Zoe vs. the Locked Room Mystery (Or, MacGyver As a Verb)

Two weeks ago I posted about figurative doors with Zoe's best worst knock knock jokes. But today, I'm talking about literal doors, specifically, the doors to my bedroom and bathroom. Which lock from the inside. And which Zoe locked. Then closed. From the outside.
I always feared she'd do this when she was small, but from the inside. It's a push-button lock and, like other parents of toddlers, I was afraid one day she'd be inside without me, shut the door and then lock it, leaving me on the outside, with no choice but to call the fire department.
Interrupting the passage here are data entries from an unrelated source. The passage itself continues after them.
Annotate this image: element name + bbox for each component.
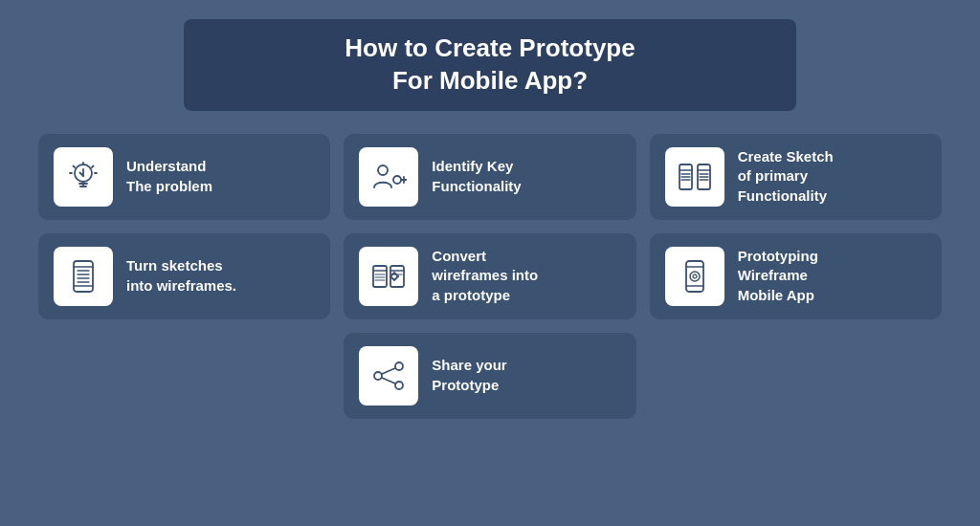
mobile-wireframe-icon: [65, 258, 101, 295]
card-prototyping: Prototyping Wireframe Mobile App: [650, 233, 942, 319]
card-label-identify: Identify Key Functionality: [432, 157, 521, 196]
card-label-prototyping: Prototyping Wireframe Mobile App: [738, 247, 818, 305]
card-label-turn-sketches: Turn sketches into wireframes.: [126, 256, 236, 296]
icon-box-prototyping: [665, 247, 724, 306]
icon-box-share: [359, 346, 418, 405]
title-box: How to Create Prototype For Mobile App?: [184, 19, 796, 111]
mobile-prototype-icon: [677, 258, 713, 295]
card-share: Share your Prototype: [344, 333, 635, 419]
card-understand: Understand The problem: [38, 134, 330, 220]
convert-wireframe-icon: [370, 258, 407, 295]
icon-box-turn-sketches: [54, 247, 113, 306]
wireframe-panels-icon: [677, 159, 713, 195]
card-create-sketch: Create Sketch of primary Functionality: [650, 134, 942, 220]
card-convert: Convert wireframes into a prototype: [344, 233, 635, 319]
bulb-icon: [65, 159, 101, 195]
page-title: How to Create Prototype For Mobile App?: [222, 33, 758, 98]
card-turn-sketches: Turn sketches into wireframes.: [38, 233, 330, 319]
key-person-icon: [370, 159, 407, 195]
icon-box-create-sketch: [665, 147, 724, 207]
share-icon: [370, 358, 407, 394]
icon-box-identify: [359, 147, 418, 207]
icon-box-understand: [54, 147, 113, 207]
card-label-convert: Convert wireframes into a prototype: [432, 247, 538, 305]
card-label-create-sketch: Create Sketch of primary Functionality: [738, 147, 834, 206]
cards-grid: Understand The problem Identify Key Func…: [38, 134, 942, 419]
icon-box-convert: [359, 247, 418, 306]
card-label-understand: Understand The problem: [126, 157, 212, 196]
card-identify: Identify Key Functionality: [344, 134, 635, 220]
card-label-share: Share your Prototype: [432, 356, 506, 395]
When Zoe got old enough we made sure she knew how to lock and unlock the door so that didn't happen. 
However, I did not envision the scenario I found myself in a weekend ago, when, unsupervised, Zoe pressed the locks on the aforementioned doors and then closed them, no one on the inside.


Why would she do such a thing? It's a mystery. If you read a lot of mysteries, you'll be familiar with the trope, wherein a crime, usually a murder, occurs in a room in which all the doors are locked. And the detective needs to figure out how it happened.
I used to love mysteries. But that was before I had a kid, those halcyon days when I believed all mysteries had answers.
After locking the doors, Zoe ran into the kitchen to tell me all about it.
She was very excited. She did not expect my reaction.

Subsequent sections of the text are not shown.